The concept of data fabric is emerging as an approach to assist organizations to deal more effectively with fast growing data. It enables tools and applications to access data via various interfaces including Apache KAFKA, Open Database Connectivity, Hadoop Distributed File System, Representative State Transfer, Portable Operating System Interface, and Network File System. The term takes reference from technologies designed to create converged platforms that support disparate data management, analysis, processing, and storage. Let’s find out more about data fabric:
What Issues does Data Fabric Address?
- Availability and reliability: When a problem arises, the data fabric must provide an environment that is highly reliable, heals itself, and manages itself. This way, it can ensure high availability to service mission critical needs.
- Unified data environments: A global namespace can make files easier to access and locate, supporting multi-site computing environments, support application development, take a snapshot of the data for backups, enable compression to help reduce overall storage requirements, as well as provide strong levels of security.
- Multi-site support: Allows users to access data from systems running along the edge of the network, in cloud computing environments and the enterprise data center
- Reliability, speed, and scalability: Access points leading to data—maintained within the data fabric—must meet business requirements pertaining to reliability, scale, and speed without requiring trade-offs.

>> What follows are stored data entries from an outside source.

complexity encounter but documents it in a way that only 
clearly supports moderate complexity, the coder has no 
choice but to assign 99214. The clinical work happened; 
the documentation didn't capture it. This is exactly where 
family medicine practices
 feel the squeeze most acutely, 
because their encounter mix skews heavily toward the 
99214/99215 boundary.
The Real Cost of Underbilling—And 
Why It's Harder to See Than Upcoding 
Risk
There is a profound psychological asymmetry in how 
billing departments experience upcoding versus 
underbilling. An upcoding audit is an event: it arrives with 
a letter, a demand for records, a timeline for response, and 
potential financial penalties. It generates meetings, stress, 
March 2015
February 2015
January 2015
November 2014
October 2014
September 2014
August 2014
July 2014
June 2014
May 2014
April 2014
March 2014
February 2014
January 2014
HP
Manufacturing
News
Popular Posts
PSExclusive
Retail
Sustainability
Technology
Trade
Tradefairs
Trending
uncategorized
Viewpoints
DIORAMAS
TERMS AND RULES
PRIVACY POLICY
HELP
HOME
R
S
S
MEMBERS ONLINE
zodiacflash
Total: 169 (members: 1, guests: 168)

- Data compilation from established systems: Should happen regardless of future requirement and size for scalability. Data to be made available to all applications.
Why is Unification Potentially Problematic?

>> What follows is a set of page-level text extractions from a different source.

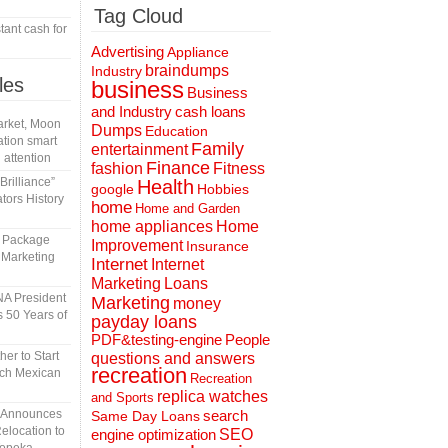
Tag Cloud
tant cash for
Advertising
Appliance
braindumps
Industry
les
business
Business
and Industry
cash loans
rket, Moon
Dumps
Education
tion smart
Family
entertainment
 attention
Finance
fashion
Fitness
rilliance”
Health
Hobbies
google
tors History
home
Home and Garden
home appliances
Home
l Package
Improvement
Insurance
 Marketing
Internet
Internet
Marketing
Loans
A President
Marketing
money
 50 Years of
payday loans
People
PDF&testing-engine
er to Start
questions and answers
recreation
tch Mexican
Recreation
replica watches
and Sports
n Announces
search
Same Day Loans
elocation to
engine optimization
SEO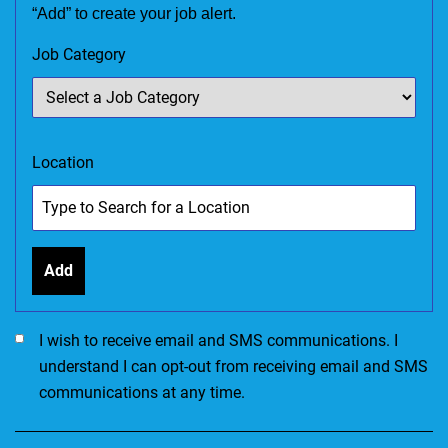
“Add” to create your job alert.
Job Category
Location
Add
I would like to receive SMS communications. I accept the Ter
I wish to receive email and SMS communications. I
understand I can opt-out from receiving email and SMS
communications at any time.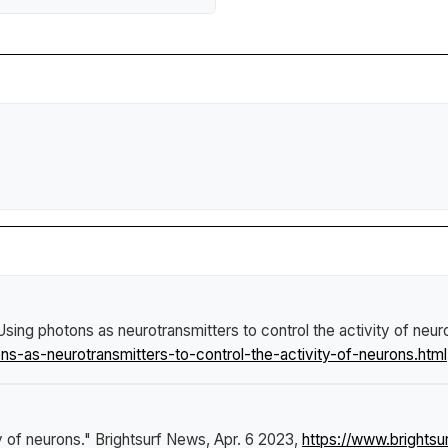
Using photons as neurotransmitters to control the activity of neur
-as-neurotransmitters-to-control-the-activity-of-neurons.html
y of neurons."
Brightsurf News
, Apr. 6 2023,
https://www.bright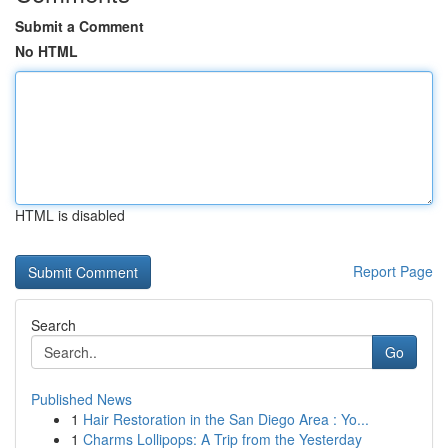
Submit a Comment
No HTML
HTML is disabled
Report Page
Search
Go
Published News
1
Hair Restoration in the San Diego Area : Yo...
1
Charms Lollipops: A Trip from the Yesterday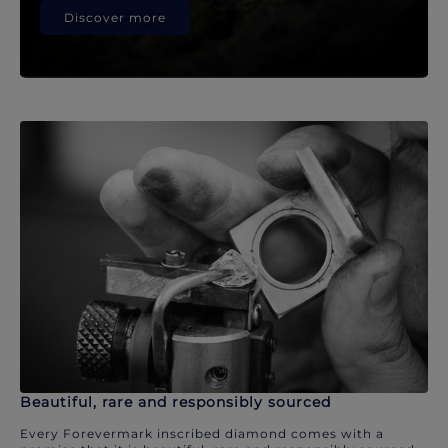
Discover more
Beautiful, rare and responsibly sourced
Every Forevermark inscribed diamond comes with a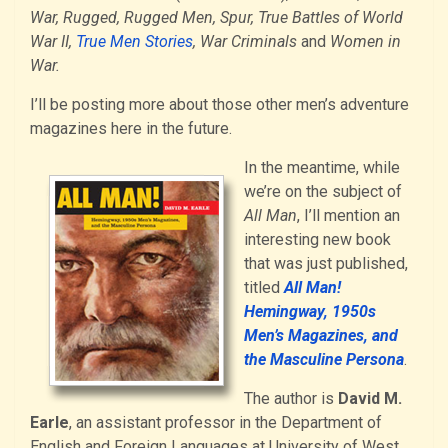
War, Rugged, Rugged Men, Spur, True Battles of World
War II,
True Men Stories
, War Criminals
and
Women in
War.
I’ll be posting more about those other men’s adventure
magazines here in the future.
In the meantime, while
we’re on the subject of
All Man
, I’ll mention an
interesting new book
that was just published,
titled
All Man!
Hemingway, 1950s
Men’s Magazines, and
the Masculine Persona
.
The author is
David M.
Earle
, an assistant professor in the Department of
English and Foreign Languages at University of West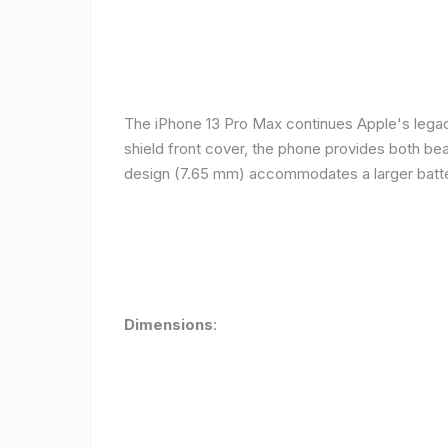
The iPhone 13 Pro Max continues Apple's legacy
shield front cover, the phone provides both beauty
design (7.65 mm) accommodates a larger batter
Dimensions
:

The unification of data can be quite a problem because it is stored in many places and formats. Getting said data to the appropriate application in the right way and at the right time is not always an easy problem to address.
What’s more, more work is increasingly done at the edge of the network. Employees and their customers now have applications that access data from various endpoints including smartphones, PCs, laptops, and other options driven by the Internet of Things (IoT).
Organizations are encouraged to move their data into a data fabric in order to meet the needs for an agile and flexible, global data environment. This way, they can efficiently process data generated at the edge. Experts have predicted that servers based upon newer microprocessor architectures such as NVIDA and ARM may become more prevalent in the near future.
Should You Care About Data Fabric?
More businesses are facing significant challenges today, which is one of the reasons why the data fabric concept has become important to major enterprises today. Commercial IT systems are becoming more complex than ever before. Business owners need to work seamlessly across intricate disparate environments and support any existing applications—includes microservice-based types—at the same time.
In the past, each app development team had the option of choosing their approach to retrieving and storing data. That’s why you would find data stored in Big Data repositories, non-relational (NoSQL) databases, relational (SQL) databases, and flat files. However, distributing data into separate silos may not be a viable solution in the future.
That’s where the data fabric comes into the picture. It can offer IT teams many opportunities to address the business requirements to unify data, as well as accelerate and simplify today’s complex computing problems.